A future NASA telescope was given the green light to proceed to the next phase of development this week.

The Spectro-Photometer for the History of the Universe, Epoch of Reionization and Ices Explorer, or SPHEREx for short, will be equipped with instruments to detect near-infrared light that isn’t visible to the human eye. Utilizing a technique called spectroscopy, the space telescope will break down near-infrared light into its individual wavelengths, which will help scientists accomplish three key goals.

The telescope, which will map the entire sky four times during its two-year mission, will look for evidence of a process called inflation that scientists believe happened “less than a billionth of a billionth of a second after the big bang.” Evidence of that rapid expansion should still be present today and could help us understand the physics behind the process.

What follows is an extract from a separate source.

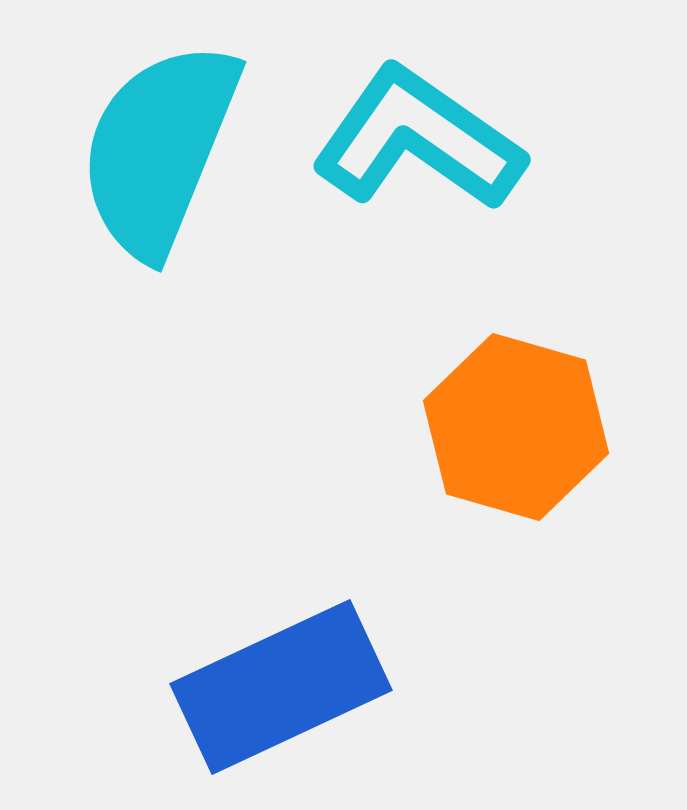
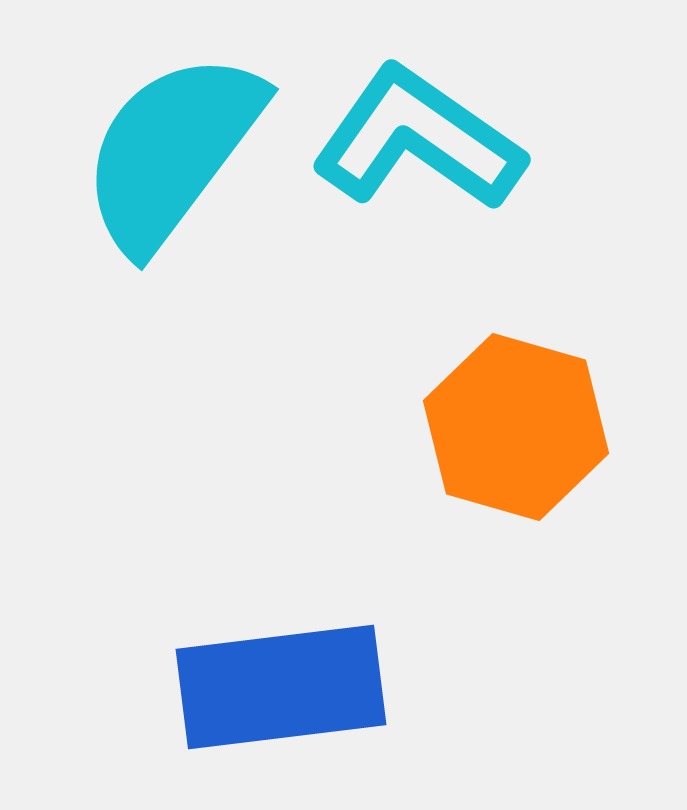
cyan semicircle: moved 13 px right, 2 px down; rotated 15 degrees clockwise
blue rectangle: rotated 18 degrees clockwise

SPHEREx will also study the faint glow given off by galaxies in hopes of better understanding how they form. What’s more, the telescope will be used to look for water ice and frozen organic molecules around newly forming stars in the Milky Way galaxy. Learning more about water’s role in the formation of young planetary systems could give scientists a better idea of how common systems like ours are in the universe.

SPHEREx has just entered Phase C, which means the space agency has approved its preliminary design plans. From here, work can begin on creating a final design and building the necessary hardware and software.

NASA aims to launch the telescope no earlier than June 2024 and no later than April 2025.